Step 2: Enter query sequence. In this step, the users are only allowed to submit the motif alignments; and the origin sequences of submited motifs (in FASTA format) should be submitted if the users select "Yes" in Step 1.
Step 3: same to the step 3 in Tutorial 2.
Step 4: same to the step 4 in Tutorial 2.

8. How to do motif occurrence analysis

his function is only available to the users as a follow-up analysis in the results page of motif finding and motif scanning. See details in Tutorial 4 and 6. The results page is as follows,

In above table, the co-occurrence P-values of each pair of motifs are shown in the third column, which are calculated based on the hyper-geometric disctribution, see details in FAQ 15. Other relative number in the hyper-geometric disctribution are shown in the last four columns. In this example results page, using the sample data on our server, we can see that motif-2 and motif-5 prefer to occur together, hence may regulate downstream genes together with high probability, see the mapping picture below:


9. How to interpret the results page of motif comparison and clustering

(i)The paired similarity, which is table containing the similarity score between any pair of submitted motifs.

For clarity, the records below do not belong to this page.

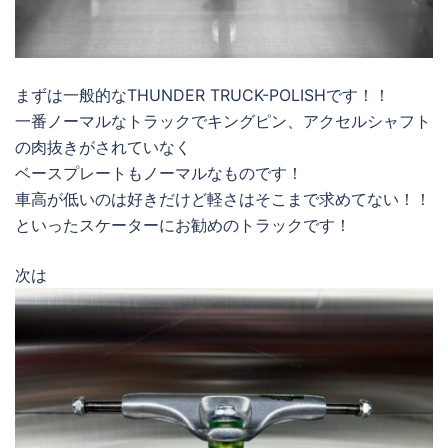
まずは一般的なTHUNDER TRUCK-POLISHです！！
一番ノーマルなトラックでキングピン、アクセルシャフト
の肉抜きがされていなく
ベースプレートもノーマルなものです！
車高が低いのは好きだけど軽さはそこまで求めてない！！
といったスケーターにお勧めのトラックです！
次は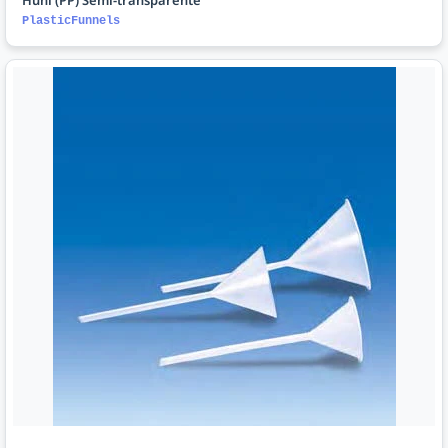
PlasticFunnels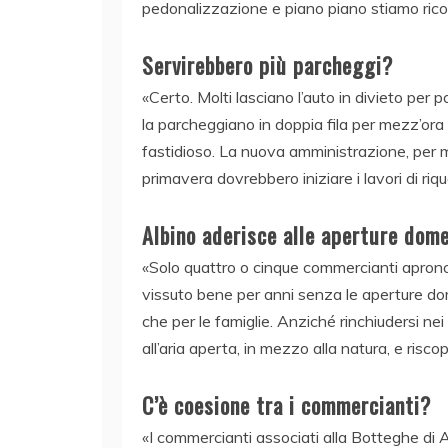
pedonalizzazione e piano piano stiamo ricos
Servirebbero più parcheggi?
«Certo. Molti lasciano l’auto in divieto per po
la parcheggiano in doppia fila per mezz’ora
fastidioso. La nuova amministrazione, per ma
primavera dovrebbero iniziare i lavori di riqu
Albino aderisce alle aperture dome
«Solo quattro o cinque commercianti aprono
vissuto bene per anni senza le aperture dome
che per le famiglie. Anziché rinchiudersi ne
all’aria aperta, in mezzo alla natura, e riscop
C’è coesione tra i commercianti?
«I commercianti associati alla Botteghe di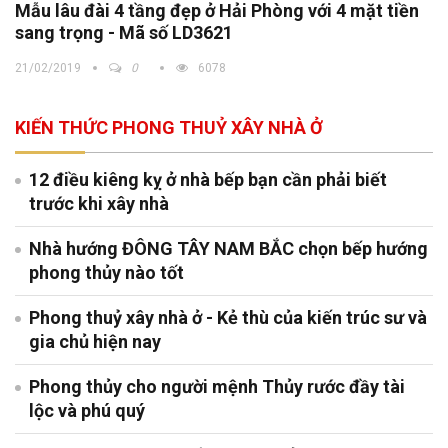
Mẫu lâu đài 4 tầng đẹp ở Hải Phòng với 4 mặt tiền
sang trọng - Mã số LD3621
21/02/2019
0
6078
KIẾN THỨC PHONG THUỶ XÂY NHÀ Ở
12 điều kiêng kỵ ở nhà bếp bạn cần phải biết
trước khi xây nhà
Nhà hướng ĐÔNG TÂY NAM BẮC chọn bếp hướng
phong thủy nào tốt
Phong thuỷ xây nhà ở - Kẻ thù của kiến trúc sư và
gia chủ hiện nay
Phong thủy cho người mệnh Thủy rước đầy tài
lộc và phú quý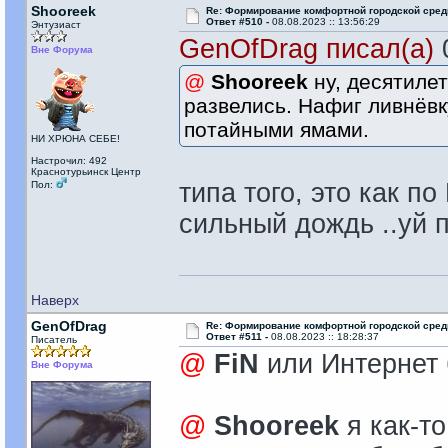
Shooreek
Re: Формирование комфортной городской сре
Ответ #510 -
08.08.2023 :: 13:56:29
Энтузиаст
GenOfDrag писал(а)
0
Вне Форума
@
Shooreek
ну, десятилет
развелись. Нафиг ливнёвку
потайными ямами.
НИ ХРЮНА СЕБЕ!
Настрочил: 492
Краснотурьинск Центр
типа того, это как п
Пол:
сильный дождь ..уй 
Наверх
GenOfDrag
Re: Формирование комфортной городской сре
Ответ #511 -
08.08.2023 :: 18:28:37
Писатель
@
FiN
или Интернет 
Вне Форума
@
Shooreek
я как-то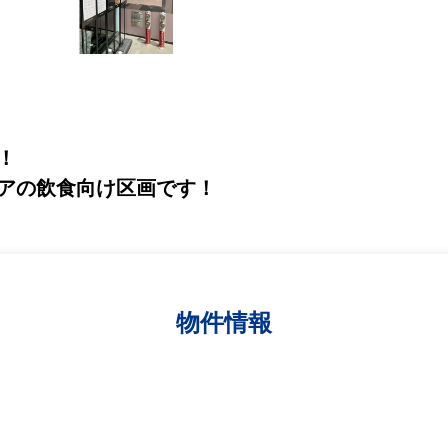
！
アの飲食向け区画です！
物件情報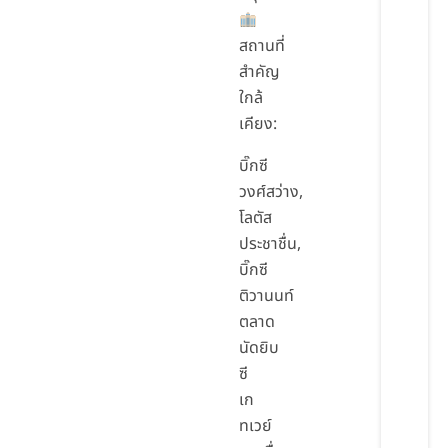
สถานที่
สำคัญ
ใกล้
เคียง:
บิ๊กซี
วงศ์สว่าง,
โลตัส
ประชาชื่น,
บิ๊กซี
ติวานนท์
ตลาด
นัดยิบ
ซี
เก
ทเวย์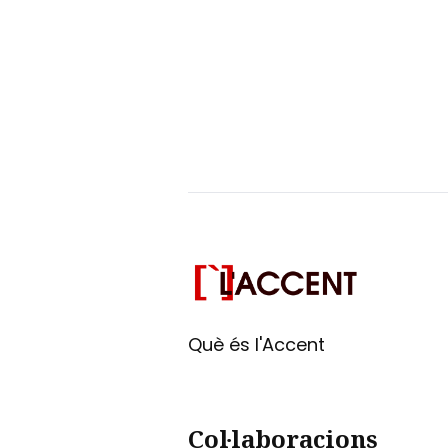
Què és l'Accent
Col·laboracions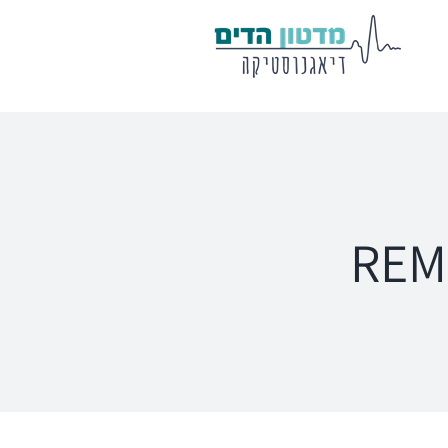
מע' לרישום
שיווי משקל
פוטנציאלים
VisualEyes – VNG
Eclipse
Tit
TRV Chair
Titan
Ecl
Orion
Sera
Ser
EyeSeeCam – vHIT
Ot
SVV
סדרת מוצרי Bertec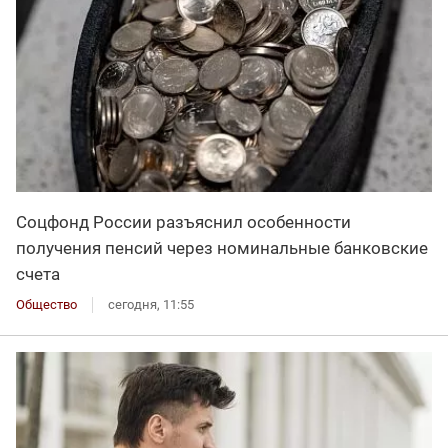
Соцфонд России разъяснил особенности
получения пенсий через номинальные банковские
счета
Общество
сегодня, 11:55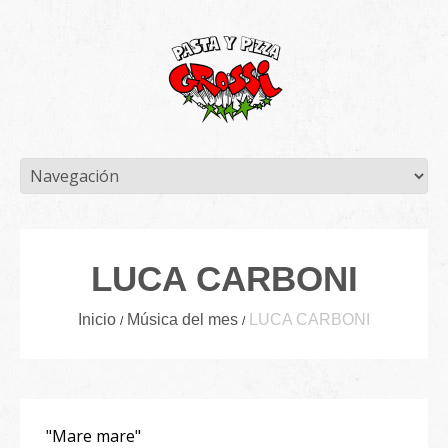
LUCA CARBONI
Inicio
Música del mes
LUCA CARBONI
"Mare mare"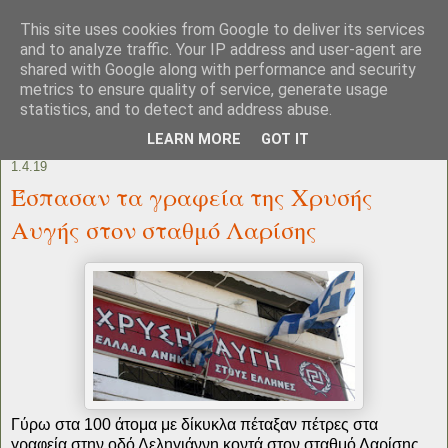
This site uses cookies from Google to deliver its services
and to analyze traffic. Your IP address and user-agent are
shared with Google along with performance and security
metrics to ensure quality of service, generate usage
statistics, and to detect and address abuse.
LEARN MORE
GOT IT
1.4.19
Έσπασαν τα γραφεία της Χρυσής
Αυγής στον σταθμό Λαρίσης
Γύρω στα 100 άτομα με δίκυκλα πέταξαν πέτρες στα
γραφεία στην οδό Δεληγιάννη κοντά στον σταθμό Λαρίσης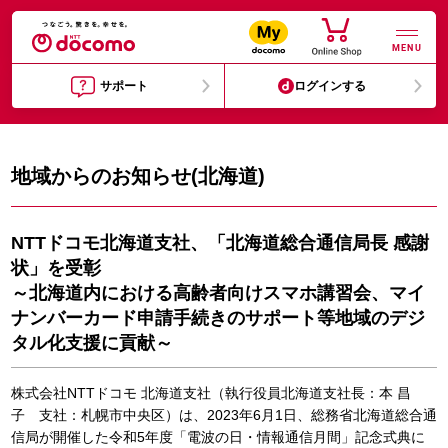
MENU
サポート
ログインする
地域からのお知らせ(北海道)
NTTドコモ北海道支社、「北海道総合通信局長 感謝
状」を受彰
～北海道内における高齢者向けスマホ講習会、マイ
ナンバーカード申請手続きのサポート等地域のデジ
タル化支援に貢献～
株式会社NTTドコモ 北海道支社（執行役員北海道支社長：本 昌
子 支社：札幌市中央区）は、2023年6月1日、総務省北海道総合通
信局が開催した令和5年度「電波の日・情報通信月間」記念式典に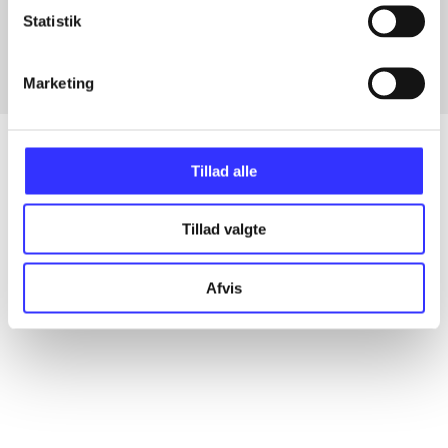
Fra
Statistik
Marketing
Tillad alle
Artikler
Tillad valgte
Alle registrerede artikler fordelt på udgivelser
Afvis
...
...
...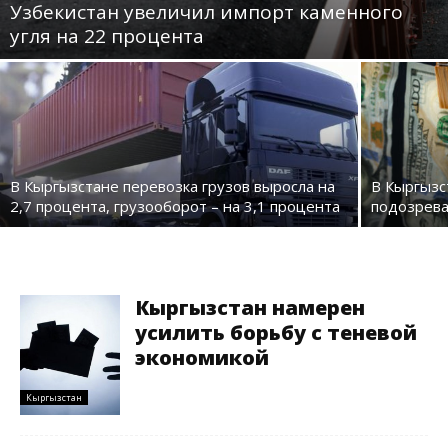
Узбекистан увеличил импорт каменного
угля на 22 процента
В Кыргызстане перевозка грузов выросла на
В Кыргызс
2,7 процента, грузооборот – на 3,1 процента
подозрева
Кыргызстан намерен
усилить борьбу с теневой
экономикой
Кыргызстан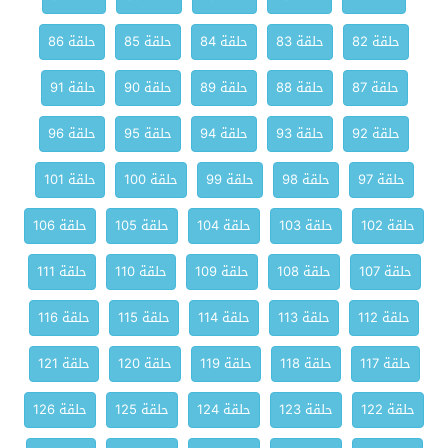
حلقة 82
حلقة 83
حلقة 84
حلقة 85
حلقة 86
حلقة 87
حلقة 88
حلقة 89
حلقة 90
حلقة 91
حلقة 92
حلقة 93
حلقة 94
حلقة 95
حلقة 96
حلقة 97
حلقة 98
حلقة 99
حلقة 100
حلقة 101
حلقة 102
حلقة 103
حلقة 104
حلقة 105
حلقة 106
حلقة 107
حلقة 108
حلقة 109
حلقة 110
حلقة 111
حلقة 112
حلقة 113
حلقة 114
حلقة 115
حلقة 116
حلقة 117
حلقة 118
حلقة 119
حلقة 120
حلقة 121
حلقة 122
حلقة 123
حلقة 124
حلقة 125
حلقة 126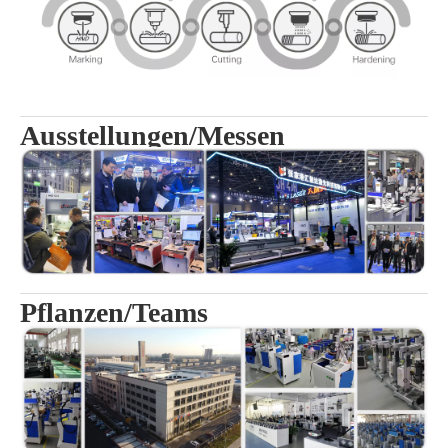
Ausstellungen/Messen
Pflanzen/Teams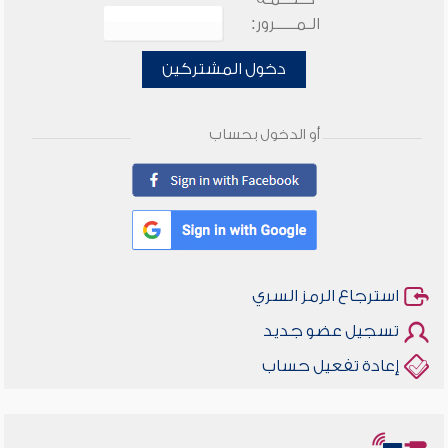
الـمـــــرور:
دخول المشتركين
أو الدخول بحساب
استرجاع الرمز السري
تسجيل عضو جديد
إعادة تفعيل حساب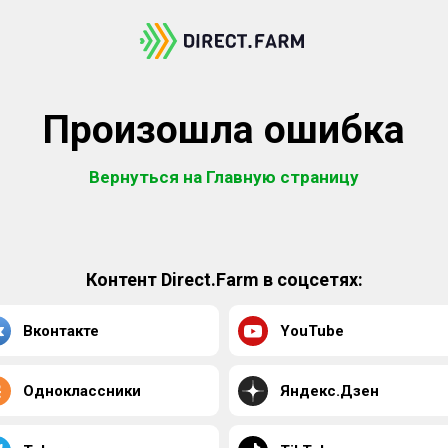
Произошла ошибка
Вернуться на Главную страницу
Контент Direct.Farm в соцсетях:
Вконтакте
YouTube
Одноклассники
Яндекс.Дзен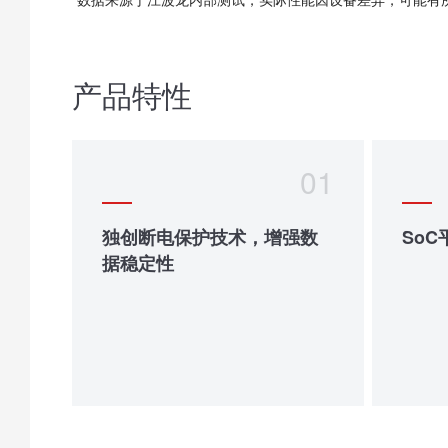
产品特性
01
独创断电保护技术，增强数
So
据稳定性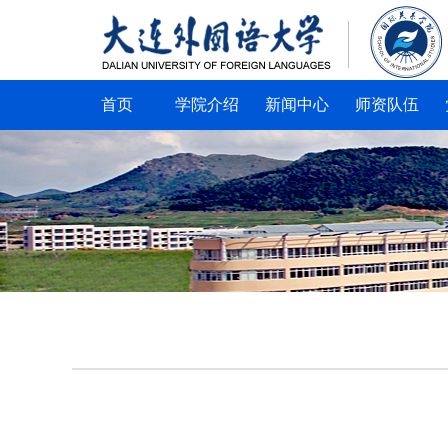
首页
学院介绍
新闻中心
师资队伍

All of the three columns can be sorted in practice. Hence, the users can easily get the answer to "which pair of motifs has the highest similarity score" and "for one of the motif, which is the most simiar one?". In addition, the two motif logos will be shown if the users click the similarity score.

(ii)The similarity matrix, where the users can get the overall view of the similarities between any pair of motifs. In addition, we color each element with the scale of corresponding similarity score. The darker of the color is, the more similar the corresponding two motifs are. The server provides sort operation on each column to check the most similar motifs for target motif.